Bullies often are indirect abortion antagonists in a woman’s heart. I remember sitting in the abortion clinic and thinking of a man that had recently bullied me on a class trip. The vision of his laughing at me for getting pregnant outside of marriage ignited my final resolve to go through with the choice. I refused to give him more ammunition to torment me in the future.
Women who get pregnant after being raped often face the harshest abortion coercion, even from the church community. Children of rape have the blood of a pervert running through their veins in some people’s perspective. Yet after rape, abortion is often a more difficult physical experience which can enhance the sexual assault devastation.
Pedophiles are often the harshest abortion antagonists as the DNA of children born from their sexual abuse can put them in prison. Pre-teen women share tales of early sexual abuse where they remember going into a clinic but had no idea what happened. Abortion allows pedophiles the unique advantage of enabling their ongoing sexual abuse.

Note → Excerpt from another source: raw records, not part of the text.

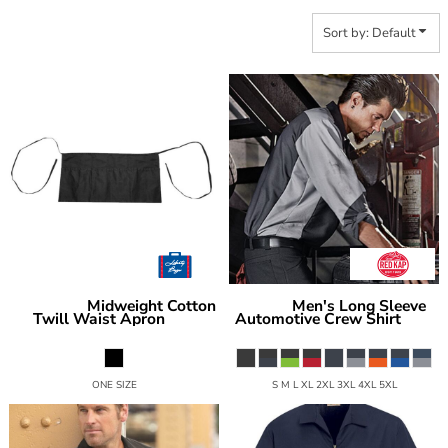
Sort by: Default
Midweight Cotton
Men's Long Sleeve
Liberty Bags
Red Kap
Twill Waist Apron
Automotive Crew Shirt
5500
SY10
ONE SIZE
S M L XL 2XL 3XL 4XL 5XL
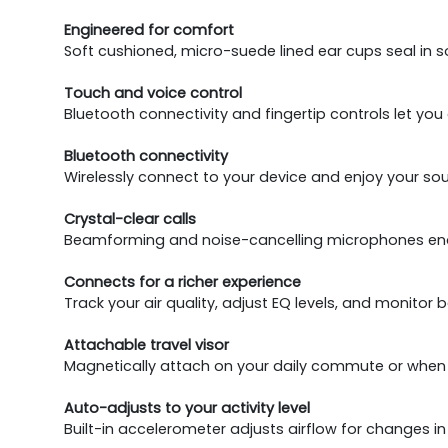
Engineered for comfort
Soft cushioned, micro-suede lined ear cups seal in 
Touch and voice control
Bluetooth connectivity and fingertip controls let yo
Bluetooth connectivity
Wirelessly connect to your device and enjoy your so
Crystal-clear calls
Beamforming and noise-cancelling microphones enabl
Connects for a richer experience
Track your air quality, adjust EQ levels, and monitor b
Attachable travel visor
Magnetically attach on your daily commute or when tr
Auto-adjusts to your activity level
Built-in accelerometer adjusts airflow for changes in y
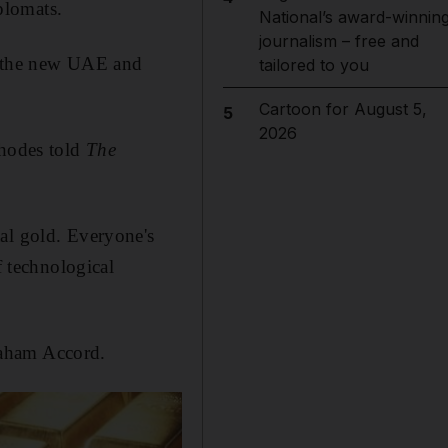
plomats.
National’s award-winnin
journalism – free and
d the new UAE and
tailored to you
Cartoon for August 5,
5
2026
Rhodes told
The
al gold. Everyone's
f technological
raham Accord.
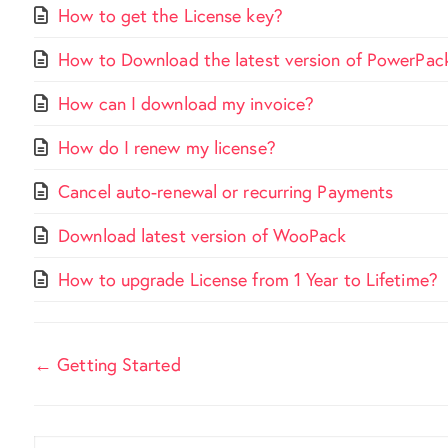
How to get the License key?
How to Download the latest version of PowerPac
How can I download my invoice?
How do I renew my license?
Cancel auto-renewal or recurring Payments
Download latest version of WooPack
How to upgrade License from 1 Year to Lifetime?
Doc
← Getting Started
navigation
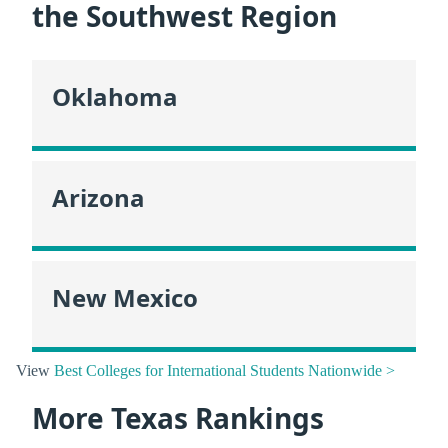
the Southwest Region
Oklahoma
Arizona
New Mexico
View
Best Colleges for International Students Nationwide >
More Texas Rankings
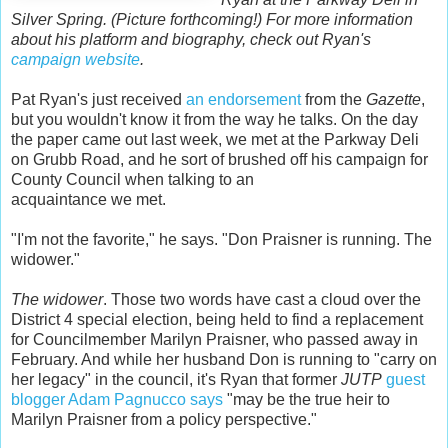
Silver Spring. (Picture forthcoming!) For more information
about his platform and biography, check out Ryan's
campaign website
.
Pat Ryan's just received
an endorsement
from the
Gazette
,
but you wouldn't know it from the way he talks. On the day
the paper came out last week, we met at the Parkway Deli
on Grubb Road, and he sort of brushed off his campaign for
County Council when talking to an
acquaintance we met.
"I'm not the favorite," he says. "Don Praisner is running. The
widower."
The widower
. Those two words have cast a cloud over the
District 4 special election, being held to find a replacement
for Councilmember Marilyn Praisner, who passed away in
February. And while her husband Don is running to "carry on
her legacy" in the council, it's Ryan that former
JUTP
guest
blogger
Adam Pagnucco says
"may be the true heir to
Marilyn Praisner from a policy perspective."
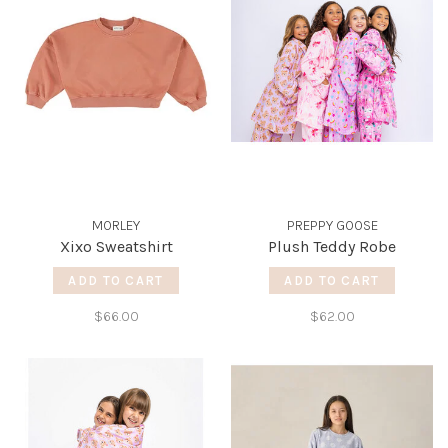
MORLEY
PREPPY GOOSE
Xixo Sweatshirt
Plush Teddy Robe
ADD TO CART
ADD TO CART
$66.00
$62.00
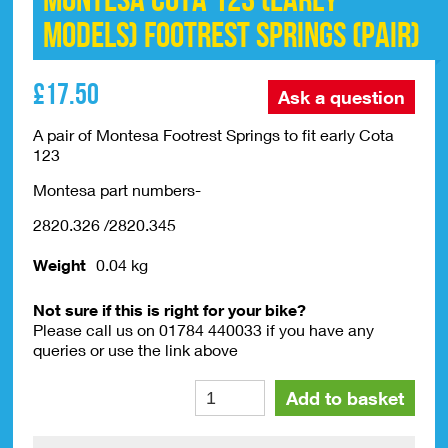
Montesa Cota 123 (EARLY
MODELS) Footrest Springs (pair)
£
17.50
Ask a question
A pair of Montesa Footrest Springs to fit early Cota
123
Montesa part numbers-
2820.326 /2820.345
Weight
0.04 kg
Not sure if this is right for your bike?
Please call us on 01784 440033 if you have any
queries or use the link above
Montesa
Alte
Add to basket
Cota
123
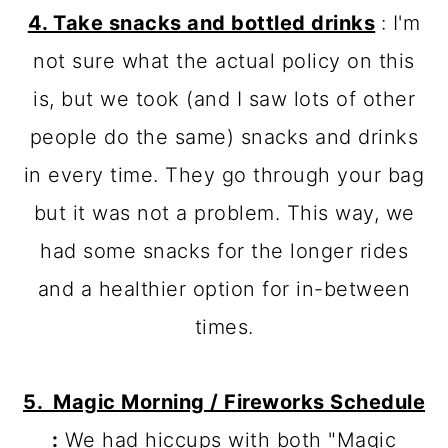
4. Take snacks and bottled drinks
: I'm
not sure what the actual policy on this
is, but we took (and I saw lots of other
people do the same) snacks and drinks
in every time. They go through your bag
but it was not a problem. This way, we
had some snacks for the longer rides
and a healthier option for in-between
times.
5. Magic Morning / Fireworks Schedule
:
We had hiccups with both "Magic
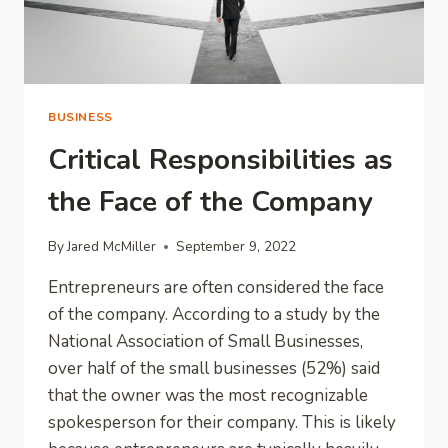
BUSINESS
Critical Responsibilities as
the Face of the Company
By
Jared McMiller
September 9, 2022
Entrepreneurs are often considered the face
of the company. According to a study by the
National Association of Small Businesses,
over half of the small businesses (52%) said
that the owner was the most recognizable
spokesperson for their company. This is likely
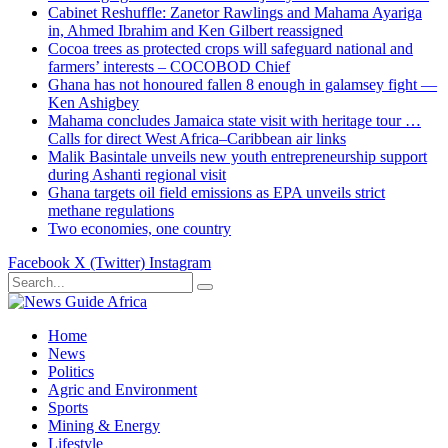
Cabinet Reshuffle: Zanetor Rawlings and Mahama Ayariga
in, Ahmed Ibrahim and Ken Gilbert reassigned
Cocoa trees as protected crops will safeguard national and
farmers’ interests – COCOBOD Chief
Ghana has not honoured fallen 8 enough in galamsey fight —
Ken Ashigbey
Mahama concludes Jamaica state visit with heritage tour …
Calls for direct West Africa–Caribbean air links
Malik Basintale unveils new youth entrepreneurship support
during Ashanti regional visit
Ghana targets oil field emissions as EPA unveils strict
methane regulations
Two economies, one country
Facebook
X (Twitter)
Instagram
Home
News
Politics
Agric and Environment
Sports
Mining & Energy
Lifestyle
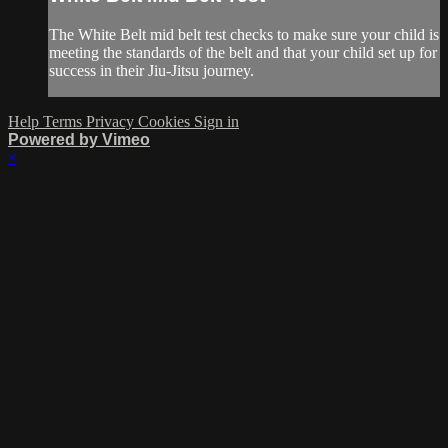
The White Belt mid belt test checks to make sure your child is
meeting the standards of the belt and that your child set up for
success in their Jiu-Jitsu journey.
Help
Terms
Privacy
Cookies
Sign in
Powered by Vimeo
×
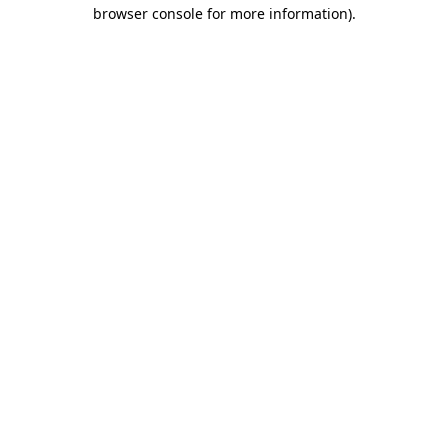
browser console for more information).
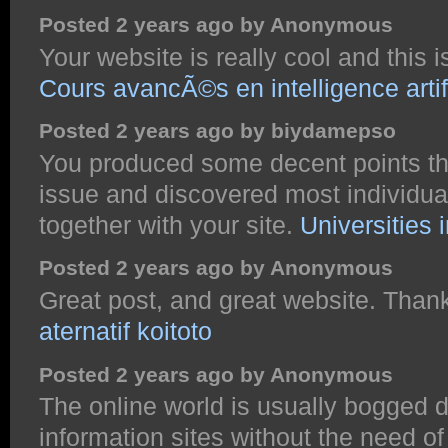
Posted 2 years ago by Anonymous
Your website is really cool and this is
Cours avancÃ©s en intelligence artifi
Posted 2 years ago by biydamepso
You produced some decent points ther
issue and discovered most individual
together with your site.
Universities 
Posted 2 years ago by Anonymous
Great post, and great website. Thank
aternatif koitoto
Posted 2 years ago by Anonymous
The online world is usually bogged 
information sites without the need o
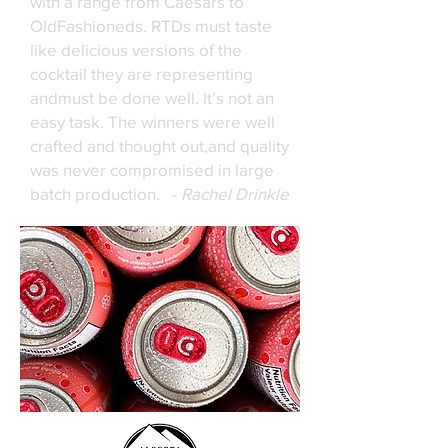
with a range from Caesars to
OldFashioneds. RTDs must taste
like delicious versions of the
cocktail they are representing
andmust be done well. It’s not an
easy task. The winners were well
crafted and thought out,and quality
was never compromised in large
batch production. -
Rachel Drinkle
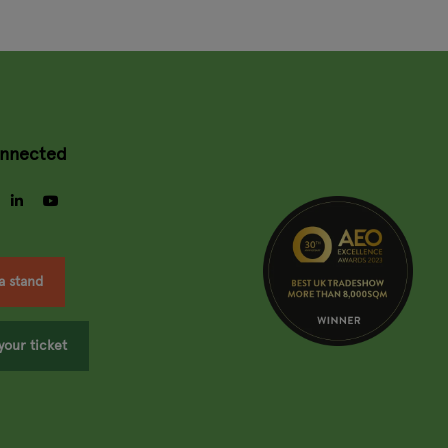
onnected
gram
facebook
linkedin
youtube
a stand
your ticket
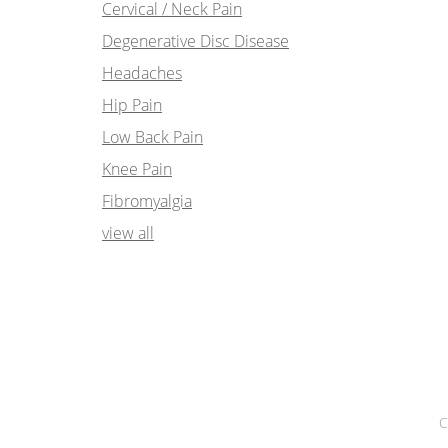
Cervical / Neck Pain
Degenerative Disc Disease
Headaches
Hip Pain
Low Back Pain
Knee Pain
Fibromyalgia
view all
C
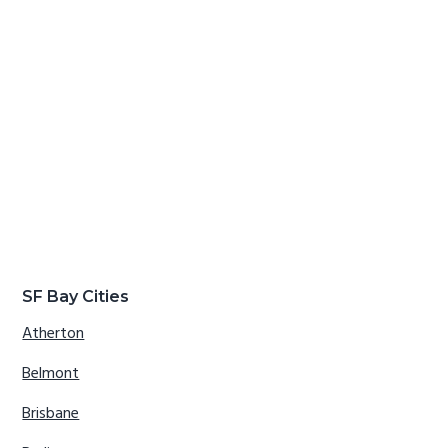
SF Bay Cities
Atherton
Belmont
Brisbane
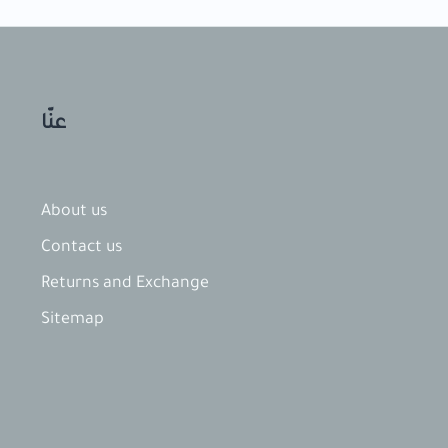
عنّا
About us
Contact​ us
Returns and Exchange
Sitemap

Abusive spouses can also indirectly encourage abortion as the woman does not want to bring a child into the world that she cannot protect at a physical level. These fathers have often proven they can assault their own children, leaving the mothers to believe returning the tiny human in their wombs back to heaven’s care is a better option. They don’t realize that abortion is one of the harshest forms of child abuse that exists in our world today.
If your abortion was a forced choice, know that an abortion recovery program can help you find deeper healing and peace. The world is full of guilty people who could have more culpability in an abortion than the parents of the lost child. In this regard, murderers abound but rarely will their sins come into the light of day.